The three major credit rating agencies – Experian, TransUnion and Equifax – will allow you to request a free report from their web sites once a year. Or submit your request to each from the FTC-authorized web site www.annualcreditreport.com. From this site, your annual report is free, but beware, however, if you find yourself on a web site that requires you to pay a fee to access yours. You’ve inadvertently accessed one of the many web sites that exploits consumer confusion over their rights to charge unnecessary fees for viewing their credit report.
If you spot activity on your report that isn’t yours – new accounts opened in your name or transactions on existing accounts you’ve haven’t made – then take action immediately to alert both your lenders and the credit reporting agencies that your identity has been stolen and fraud has occurred.
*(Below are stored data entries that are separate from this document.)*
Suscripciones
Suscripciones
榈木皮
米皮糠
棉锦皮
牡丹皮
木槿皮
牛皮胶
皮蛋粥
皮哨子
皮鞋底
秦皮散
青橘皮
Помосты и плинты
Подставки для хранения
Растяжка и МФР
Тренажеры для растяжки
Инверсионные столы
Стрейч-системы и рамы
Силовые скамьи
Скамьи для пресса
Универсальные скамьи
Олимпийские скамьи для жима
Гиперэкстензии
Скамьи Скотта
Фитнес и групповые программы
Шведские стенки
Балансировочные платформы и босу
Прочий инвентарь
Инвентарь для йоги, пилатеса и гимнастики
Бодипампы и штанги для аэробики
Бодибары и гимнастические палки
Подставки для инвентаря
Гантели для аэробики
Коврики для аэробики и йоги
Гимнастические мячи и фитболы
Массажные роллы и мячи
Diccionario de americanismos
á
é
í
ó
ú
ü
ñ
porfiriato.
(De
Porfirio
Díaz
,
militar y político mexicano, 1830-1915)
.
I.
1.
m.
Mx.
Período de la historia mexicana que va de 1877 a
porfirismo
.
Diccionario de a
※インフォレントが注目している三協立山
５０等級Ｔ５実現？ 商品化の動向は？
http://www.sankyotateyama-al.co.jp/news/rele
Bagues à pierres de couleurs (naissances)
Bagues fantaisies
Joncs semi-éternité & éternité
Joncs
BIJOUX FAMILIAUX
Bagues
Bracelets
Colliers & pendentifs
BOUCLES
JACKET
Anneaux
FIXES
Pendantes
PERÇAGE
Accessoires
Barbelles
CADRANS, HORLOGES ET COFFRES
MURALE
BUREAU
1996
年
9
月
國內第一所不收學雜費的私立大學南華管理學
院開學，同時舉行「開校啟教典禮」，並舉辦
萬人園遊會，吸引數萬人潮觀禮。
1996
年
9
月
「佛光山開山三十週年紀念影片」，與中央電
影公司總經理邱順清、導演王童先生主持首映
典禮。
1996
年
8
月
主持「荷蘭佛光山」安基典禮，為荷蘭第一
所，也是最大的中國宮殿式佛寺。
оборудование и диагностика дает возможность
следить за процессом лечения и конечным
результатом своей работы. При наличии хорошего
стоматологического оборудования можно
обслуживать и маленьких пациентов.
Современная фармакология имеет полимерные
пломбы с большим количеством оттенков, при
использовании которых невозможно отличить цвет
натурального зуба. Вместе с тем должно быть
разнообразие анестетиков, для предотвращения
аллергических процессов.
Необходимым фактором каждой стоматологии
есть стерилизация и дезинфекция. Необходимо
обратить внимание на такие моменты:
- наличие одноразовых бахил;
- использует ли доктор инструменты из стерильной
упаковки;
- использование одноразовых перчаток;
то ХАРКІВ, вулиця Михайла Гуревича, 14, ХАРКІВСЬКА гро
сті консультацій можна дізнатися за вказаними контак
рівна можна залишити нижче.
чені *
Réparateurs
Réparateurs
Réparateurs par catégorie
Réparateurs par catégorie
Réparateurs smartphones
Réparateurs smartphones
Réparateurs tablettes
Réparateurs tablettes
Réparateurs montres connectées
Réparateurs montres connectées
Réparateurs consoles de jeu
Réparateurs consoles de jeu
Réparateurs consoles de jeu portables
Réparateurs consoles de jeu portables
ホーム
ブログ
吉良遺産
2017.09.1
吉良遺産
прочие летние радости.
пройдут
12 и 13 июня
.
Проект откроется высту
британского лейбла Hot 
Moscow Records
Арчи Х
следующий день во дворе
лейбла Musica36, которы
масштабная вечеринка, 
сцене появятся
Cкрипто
Each one of your lenders will have a fraud alert protocol listed on their respective websites. The same is true for the credit reporting agencies. Don’t delay. If you suspect fraud, the faster you take action, the quicker the criminals can be stopped from using your good name.
If you’ve discovered that your identity has been stolen, you can ask the credit reporting agencies to put a fraud alert on your account. Unfortunately, a fraud alert is a rather weak defense, because it only requires that any potential creditor verify your identification before granting credit. Most creditors will simply phone the applicant and ask for verification, a very easy step to overcome by a determined crook.
That’s why you may want to take an additional step and put a security freeze on your account. It will cost you a small fee, such as $10 per reporting agency, and $10 each time you want your credit report to be released, but the added protection may well be worth it. That’s because a security freeze locks up your data so that no one can access it.
The good news with this tactic is that no one will be able to use your personal information to create a new account in your name. But it won’t help if someone has stolen your existing credit card information.
When in doubt: change your passwords for online access to your accounts; change your pin numbers; set up transaction alerts with your lenders to notify you of any activity; and lastly, request new cards with new account numbers.